There was nothing poetic about its message. The fatwa said that killing Americans and their allies, even civilians, was a Muslim duty. Shortly afterwards bin Laden told an interviewer that there would be "radical action" soon.

At about 11 a.m. on August, 7 1998, Mohammed Rashid Daoud al-Owhali, a slim-shouldered, bearded 22-year-old Saudi, was standing in front of a toilet bowl in the men's lavatories on the ground floor of a hospital in a suburb of Nairobi. He was holding a set of keys and three bullets. His clothes -- jeans, a white patterned shirt, socks and black shoes -- were stained with blood. The keys fitted the lock on the rear doors of a light brown Toyota pickup truck which 34 minutes earlier had ceased to exist when the huge bomb it had been carrying had exploded. The blast had demolished the U.S. embassy, an office block and a secretarial college, killing 213 people and wounding 4,600. Almost simultaneously a second bomb, at the U.S. embassy in Tanzania, exploded, killing 11.

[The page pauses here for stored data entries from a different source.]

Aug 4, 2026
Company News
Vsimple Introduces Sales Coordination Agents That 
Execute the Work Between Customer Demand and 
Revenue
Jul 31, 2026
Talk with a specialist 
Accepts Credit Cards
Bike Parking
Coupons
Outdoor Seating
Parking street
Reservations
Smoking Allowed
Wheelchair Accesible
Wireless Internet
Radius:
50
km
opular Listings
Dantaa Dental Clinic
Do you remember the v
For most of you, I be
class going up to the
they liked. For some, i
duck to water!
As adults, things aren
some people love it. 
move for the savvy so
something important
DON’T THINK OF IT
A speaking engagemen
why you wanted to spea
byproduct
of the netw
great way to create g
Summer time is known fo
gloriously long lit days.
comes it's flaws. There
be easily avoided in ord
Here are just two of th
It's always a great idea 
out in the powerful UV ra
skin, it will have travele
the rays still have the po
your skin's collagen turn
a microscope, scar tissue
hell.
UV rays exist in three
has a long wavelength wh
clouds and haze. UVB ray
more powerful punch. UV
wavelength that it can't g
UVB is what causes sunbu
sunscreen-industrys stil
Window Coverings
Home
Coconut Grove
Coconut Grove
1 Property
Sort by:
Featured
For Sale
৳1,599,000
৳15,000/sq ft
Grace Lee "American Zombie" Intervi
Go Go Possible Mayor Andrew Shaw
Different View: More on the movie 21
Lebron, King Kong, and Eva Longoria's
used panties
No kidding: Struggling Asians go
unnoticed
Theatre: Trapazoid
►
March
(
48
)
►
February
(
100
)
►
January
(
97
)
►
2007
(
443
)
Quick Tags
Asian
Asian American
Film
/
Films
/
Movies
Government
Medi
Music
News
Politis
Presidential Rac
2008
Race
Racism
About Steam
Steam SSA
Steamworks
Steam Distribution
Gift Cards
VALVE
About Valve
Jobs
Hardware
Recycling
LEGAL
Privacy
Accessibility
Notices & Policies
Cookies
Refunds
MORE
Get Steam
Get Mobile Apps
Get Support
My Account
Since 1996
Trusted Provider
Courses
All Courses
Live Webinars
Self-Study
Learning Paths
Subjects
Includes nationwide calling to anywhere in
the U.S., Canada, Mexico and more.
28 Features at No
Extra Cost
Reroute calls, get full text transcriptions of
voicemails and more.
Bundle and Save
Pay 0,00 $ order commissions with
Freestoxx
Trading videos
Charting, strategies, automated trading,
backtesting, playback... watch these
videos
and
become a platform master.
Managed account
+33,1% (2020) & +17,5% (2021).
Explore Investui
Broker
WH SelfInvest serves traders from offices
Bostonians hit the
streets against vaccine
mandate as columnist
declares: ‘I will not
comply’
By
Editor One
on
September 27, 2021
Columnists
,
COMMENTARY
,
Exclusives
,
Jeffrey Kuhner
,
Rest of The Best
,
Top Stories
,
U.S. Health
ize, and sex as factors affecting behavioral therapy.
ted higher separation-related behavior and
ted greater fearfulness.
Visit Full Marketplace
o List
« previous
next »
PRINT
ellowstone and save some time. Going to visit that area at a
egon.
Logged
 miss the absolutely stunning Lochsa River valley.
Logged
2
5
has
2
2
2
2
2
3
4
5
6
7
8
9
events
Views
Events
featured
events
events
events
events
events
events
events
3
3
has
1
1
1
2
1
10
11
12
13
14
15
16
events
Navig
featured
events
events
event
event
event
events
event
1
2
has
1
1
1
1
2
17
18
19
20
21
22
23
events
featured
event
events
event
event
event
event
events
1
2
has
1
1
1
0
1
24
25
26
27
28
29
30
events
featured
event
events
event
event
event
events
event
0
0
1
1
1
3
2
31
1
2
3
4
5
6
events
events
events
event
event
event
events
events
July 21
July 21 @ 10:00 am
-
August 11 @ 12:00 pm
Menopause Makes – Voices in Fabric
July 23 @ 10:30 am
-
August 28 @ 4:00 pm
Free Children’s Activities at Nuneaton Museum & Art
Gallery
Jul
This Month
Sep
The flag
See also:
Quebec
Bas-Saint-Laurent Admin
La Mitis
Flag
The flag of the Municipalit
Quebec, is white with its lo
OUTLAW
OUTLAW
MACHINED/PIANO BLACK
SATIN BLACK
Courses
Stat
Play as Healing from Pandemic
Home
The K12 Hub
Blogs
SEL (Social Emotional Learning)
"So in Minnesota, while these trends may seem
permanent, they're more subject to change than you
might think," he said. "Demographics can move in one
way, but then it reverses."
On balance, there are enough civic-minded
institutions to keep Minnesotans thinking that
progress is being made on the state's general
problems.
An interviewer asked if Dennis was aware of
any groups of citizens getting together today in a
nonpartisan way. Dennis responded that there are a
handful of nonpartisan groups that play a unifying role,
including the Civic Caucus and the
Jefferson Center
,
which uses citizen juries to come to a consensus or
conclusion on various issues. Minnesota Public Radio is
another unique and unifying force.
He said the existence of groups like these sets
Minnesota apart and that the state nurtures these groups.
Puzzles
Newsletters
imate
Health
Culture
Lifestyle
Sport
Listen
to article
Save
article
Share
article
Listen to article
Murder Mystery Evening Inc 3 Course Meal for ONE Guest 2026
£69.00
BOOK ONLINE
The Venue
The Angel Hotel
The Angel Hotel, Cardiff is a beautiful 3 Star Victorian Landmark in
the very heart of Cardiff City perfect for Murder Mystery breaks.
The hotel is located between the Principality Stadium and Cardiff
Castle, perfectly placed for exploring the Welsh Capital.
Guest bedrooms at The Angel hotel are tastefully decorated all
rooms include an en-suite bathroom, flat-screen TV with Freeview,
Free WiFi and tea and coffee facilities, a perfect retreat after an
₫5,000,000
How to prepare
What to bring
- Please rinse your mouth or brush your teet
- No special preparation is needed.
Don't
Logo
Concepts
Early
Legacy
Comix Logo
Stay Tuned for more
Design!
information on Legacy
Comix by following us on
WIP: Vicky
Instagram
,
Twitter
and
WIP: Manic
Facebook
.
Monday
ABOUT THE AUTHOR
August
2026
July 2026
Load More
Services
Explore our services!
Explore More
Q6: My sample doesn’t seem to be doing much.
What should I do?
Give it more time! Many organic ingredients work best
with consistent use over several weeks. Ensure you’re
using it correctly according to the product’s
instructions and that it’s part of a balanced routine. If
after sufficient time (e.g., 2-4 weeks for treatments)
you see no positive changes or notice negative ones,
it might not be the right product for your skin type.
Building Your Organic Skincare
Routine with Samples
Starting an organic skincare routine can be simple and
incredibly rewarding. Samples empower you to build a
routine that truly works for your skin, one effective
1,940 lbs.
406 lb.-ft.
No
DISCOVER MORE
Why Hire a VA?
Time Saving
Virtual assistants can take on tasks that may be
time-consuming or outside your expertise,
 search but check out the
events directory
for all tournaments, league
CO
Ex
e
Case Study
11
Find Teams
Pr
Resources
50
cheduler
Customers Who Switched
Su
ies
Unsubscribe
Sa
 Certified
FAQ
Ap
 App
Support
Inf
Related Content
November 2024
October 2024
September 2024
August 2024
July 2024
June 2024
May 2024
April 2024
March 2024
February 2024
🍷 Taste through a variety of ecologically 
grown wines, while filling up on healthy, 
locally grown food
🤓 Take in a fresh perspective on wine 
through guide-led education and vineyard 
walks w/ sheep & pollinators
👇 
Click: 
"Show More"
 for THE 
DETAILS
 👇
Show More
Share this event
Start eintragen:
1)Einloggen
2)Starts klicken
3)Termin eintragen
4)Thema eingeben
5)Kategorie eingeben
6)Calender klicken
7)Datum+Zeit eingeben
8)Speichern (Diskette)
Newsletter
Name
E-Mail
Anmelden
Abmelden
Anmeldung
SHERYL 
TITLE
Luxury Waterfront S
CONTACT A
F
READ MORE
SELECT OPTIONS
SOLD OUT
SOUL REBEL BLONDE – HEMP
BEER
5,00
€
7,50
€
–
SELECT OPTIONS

The driver of al-Owhali's truck, another young Saudi called Azzam, had effectively been vaporized. The two had sung songs in Arabic of martyrdom as they had driven to the embassy. Though at the time they thought they were to die together, in the end they didn't. Azzam was killed when, still sitting in the driver seat, he pressed a detonator button taped to the dashboard. But al-Owhali ran, and later told the FBI he had been handpicked by bin Laden while training in Afghanistan early in 1997, sent to fight for the Taliban that summer, then sent for more specialized training in terrorism by al-Qaida instructors in March of 1998 and finally, in April, given his mission. Azzam had followed a similar path.

Thirteen days after the bombings in Africa, 75 American cruise missiles slammed into six training camps in the eastern Afghan hills. Other missiles demolished a medical factory in Sudan. The Muslim world exploded in anger and outrage. Bin Laden was launched onto the global stage.